Over and above the physical changes to the streets and buildings of the city advocated in the Bicycle Plan, one of its most sinister aspects, once it becomes part of the General Plan, is how it compels every department in city government to do its bidding, including indoctrinating children in the public schools in the desirability of riding a bike in the city, even though it's an intrinsically dangerous activity for adults, let alone children. 

In "Section 5: Education and Enforcement" and "Bicycle Education for Children, Youth and Adults," the Plan mandates that the city "develop bicycle-safety curricula for use in the San Francisco Unified School District and San Francisco public colleges." But that's disingenuous, since the bike zealots have more in mind than just teaching the city's children about bicycle safety.

Under "Children and Youth," we learn their real, rather disquieting, agenda:

Bicycling and walking are the only independent transportation modes available to children.

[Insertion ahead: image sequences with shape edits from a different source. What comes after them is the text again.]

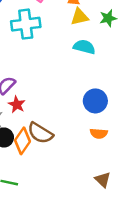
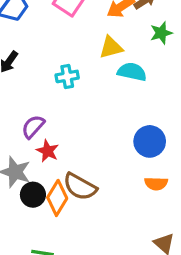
yellow triangle: (80, 17) -> (111, 47), moved
cyan cross: (26, 24) -> (67, 76), moved, size x0.6

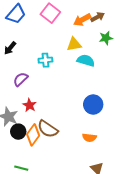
purple semicircle: (33, 127) -> (21, 79), moved
orange semicircle: (156, 184) -> (89, 138), moved

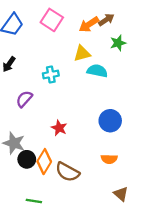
red star: (30, 105) -> (59, 128), moved
brown semicircle: (48, 129) -> (67, 172), moved

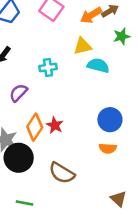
black circle: (27, 159) -> (19, 158), size x1.5
orange semicircle: (109, 159) -> (108, 148), moved
orange diamond: (44, 162) -> (35, 127), moved

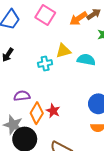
yellow triangle: (83, 46) -> (63, 51), moved
purple semicircle: (18, 93) -> (22, 96), moved, turned 42

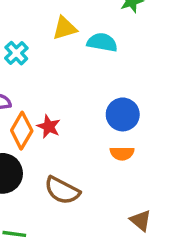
cyan cross: (45, 63) -> (16, 53), moved, turned -32

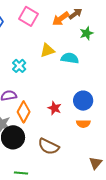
red star: (49, 127) -> (54, 108), moved
brown triangle: (141, 220) -> (96, 163), turned 32

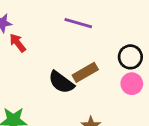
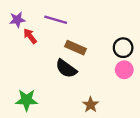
purple line: (78, 23) -> (56, 20), moved
brown rectangle: (85, 72) -> (75, 48), moved, turned 54

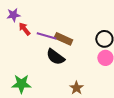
purple line: (56, 20) -> (46, 36), moved

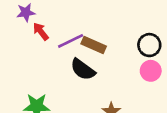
purple line: (46, 36) -> (71, 41), turned -42

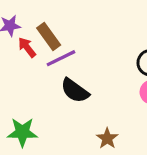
brown rectangle: (94, 45) -> (49, 37), moved, turned 30

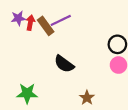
red arrow: (27, 47) -> (30, 23), moved, turned 48
purple line: (61, 58) -> (61, 20), moved

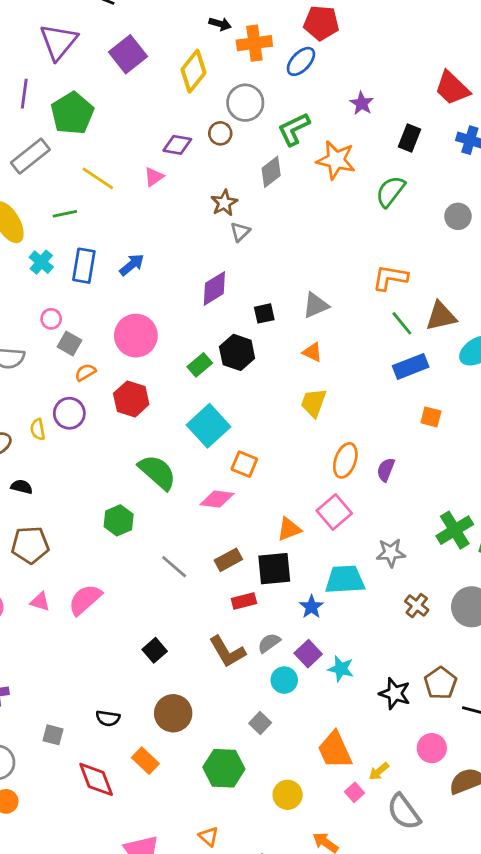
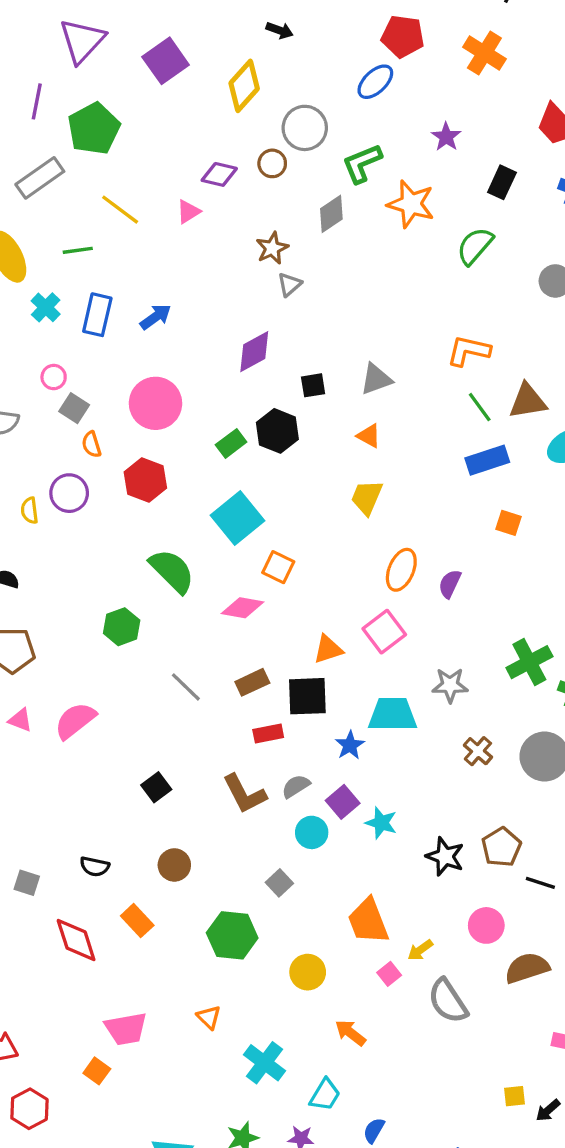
orange cross: (254, 43) -> (484, 53), moved, turned 36
orange semicircle: (85, 372) -> (91, 444), turned -80
brown circle: (173, 713) -> (174, 865), size x0.7

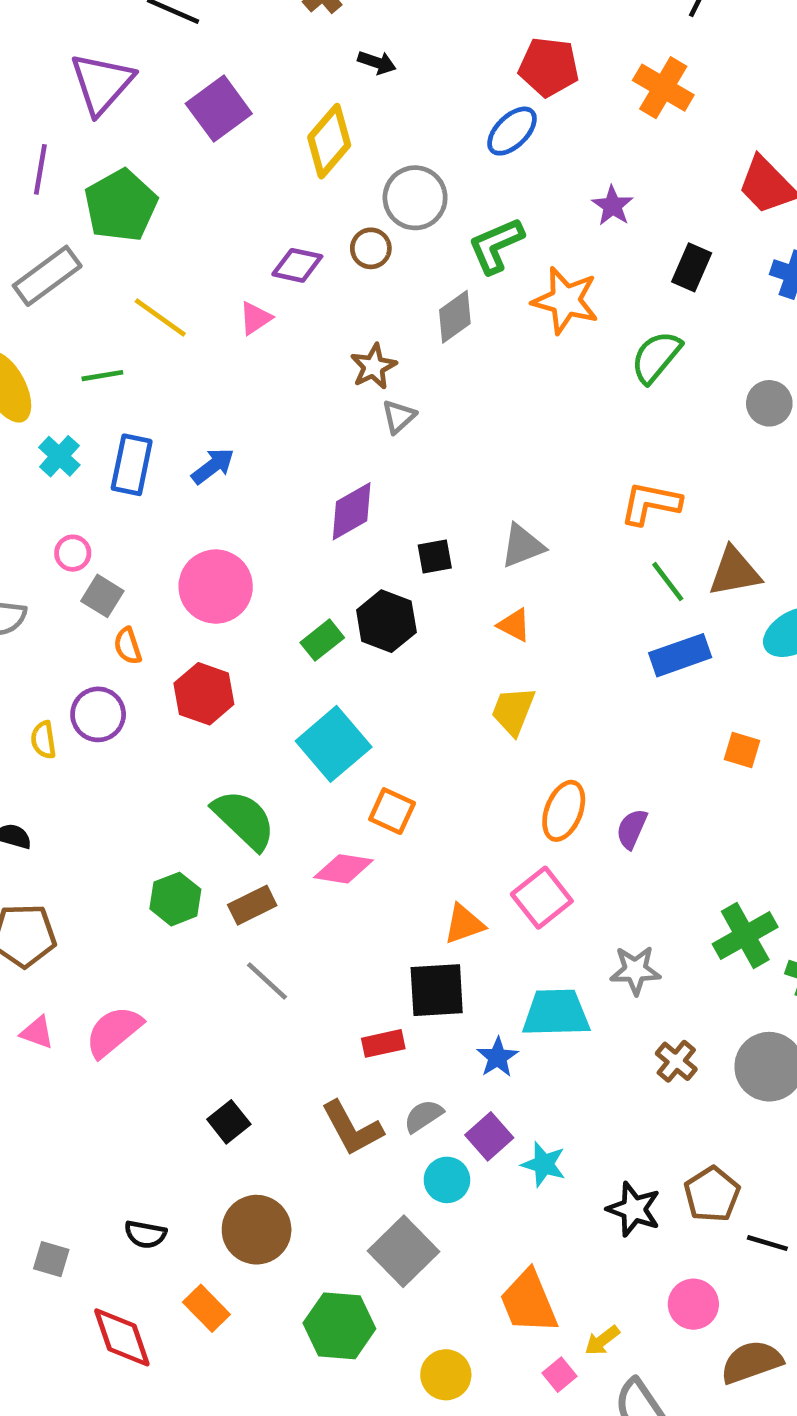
orange square: (508, 523) -> (742, 750), moved
brown rectangle: (252, 682) -> (252, 905), moved
brown circle: (174, 865) -> (257, 1230), size x1.5
gray square: (279, 883) -> (404, 1251), size x1.8

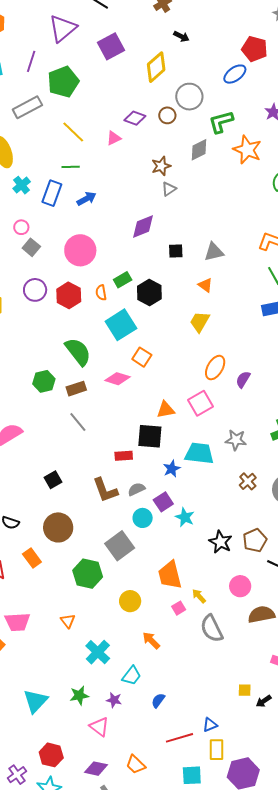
green line: (102, 376) -> (71, 167), moved
black hexagon: (386, 621) -> (149, 293), moved
orange semicircle: (128, 646) -> (101, 293), moved
purple circle: (98, 714) -> (35, 290), moved
yellow arrow: (602, 1340) -> (199, 596), turned 77

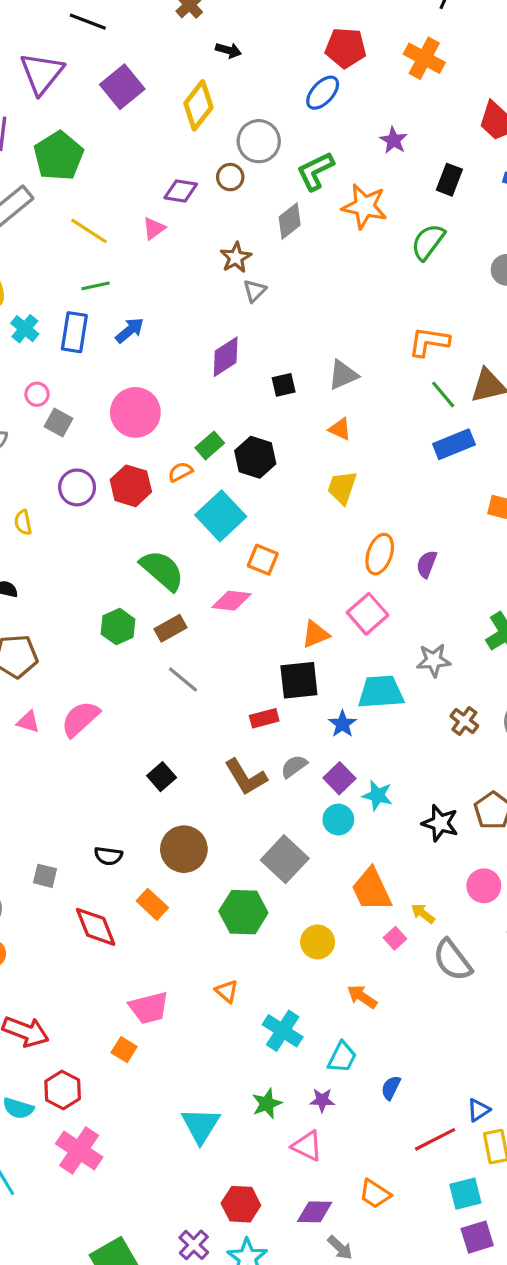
orange semicircle: (101, 293) -> (180, 472), turned 84
cyan circle: (143, 518) -> (338, 820), moved

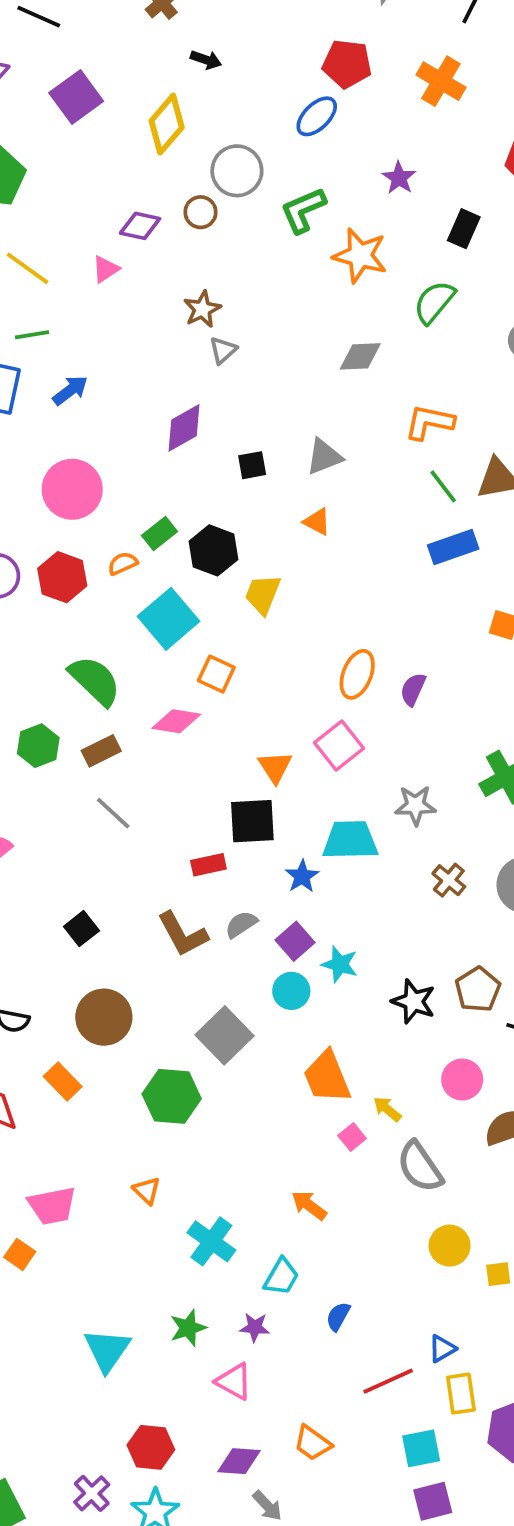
gray diamond: (290, 221) -> (360, 356), moved, turned 33
yellow trapezoid: (342, 488) -> (263, 594), moved
orange triangle: (315, 634) -> (275, 767), turned -44
yellow circle: (318, 942) -> (450, 1246), moved

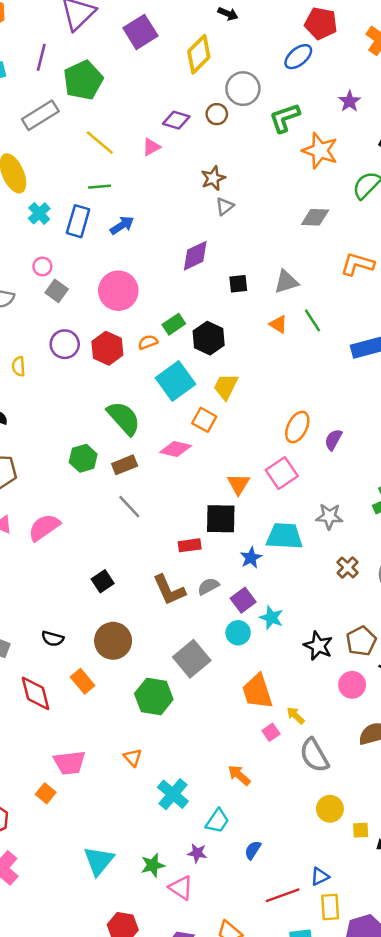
green line: (443, 486) -> (313, 320), moved
yellow trapezoid: (263, 594) -> (226, 387), moved
pink circle: (462, 1079) -> (352, 685), moved
green star: (188, 1328) -> (153, 865), moved

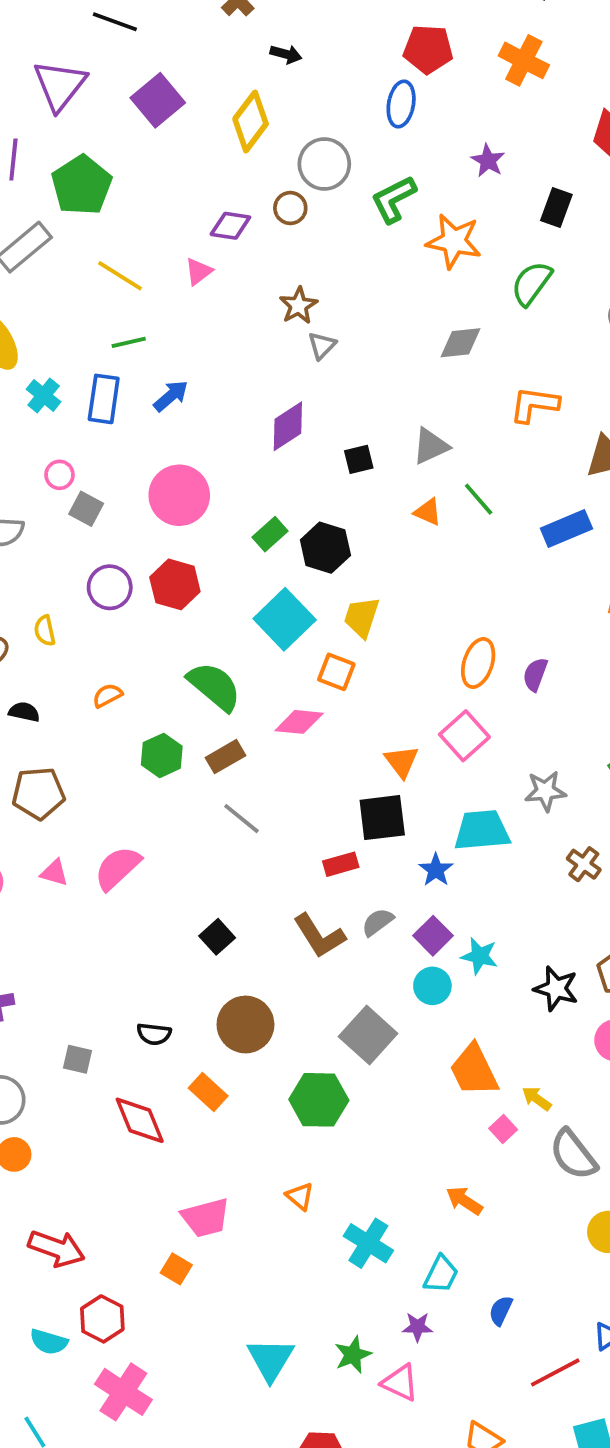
blue ellipse: (298, 57) -> (401, 104), turned -32
orange semicircle: (148, 342) -> (107, 696), moved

Bicycling allows children to explore their neighborhood, get exercise, and gain a valuable skill that is useful for a lifetime. Before the age of nine, most children do not have the maturity and developmental skills required to ride a bicycle in urban traffic situations...In addition to technical skill and traffic laws, bicycle safety education for children should promote bicycling as an enjoyable transportation method with positive lifestyle, health, and environmental benefits. Programs and practices that will make bicycling to school easier and safer, such as the Safe Routes to Schools Program, should also be promoted.

Mere buses are not "independent transportation modes," presumably because kids are not at the wheel and in control. (Hey, kids, want to be free and independent of adults and have fun? Ride a bike in the city on the same streets as cars, trucks, buses, and SUVs!) In short, it's soon going to be part of the city's General Plan---with the force of law---to have the public schools indoctrinate children over the age of nine in riding a bike in the city as a "positive lifestyle." 

Hence, not only is the Planning Dept. dominated by bike zealots, but other city departments must soon follow their lead---including the Department of Parking and Traffic, the Police Department, and the San Francisco Unified School District.

The Bicycle Plan devotes a number of pages to analyzing "collisions" that bike riders have with motor vehicles. Even their own data show that many adult cyclists routinely engage in unsafe/illegal behavior on city streets. But there's a big lie underlying their extensive "collision" analysis: the bike zealots know that most injuries---45%---happen to cyclists in "solo falls," and only 18% involve another vehicle. 

This is according to the Bicycle Coalition's own expert, Bert Hill, who teaches classes in bicycle safety (see "Mission Not Impossible," by Paul McHugh, Feb. 17, 2005, SF Chronicle). Funny, but I can't find that information in the Bicycle Plan.

It's evidently not enough for adult cyclists to foolishly put themselves in danger by riding a bike in the city; they also want the city's children to risk life and limb by doing the same as part of a "positive lifestyle."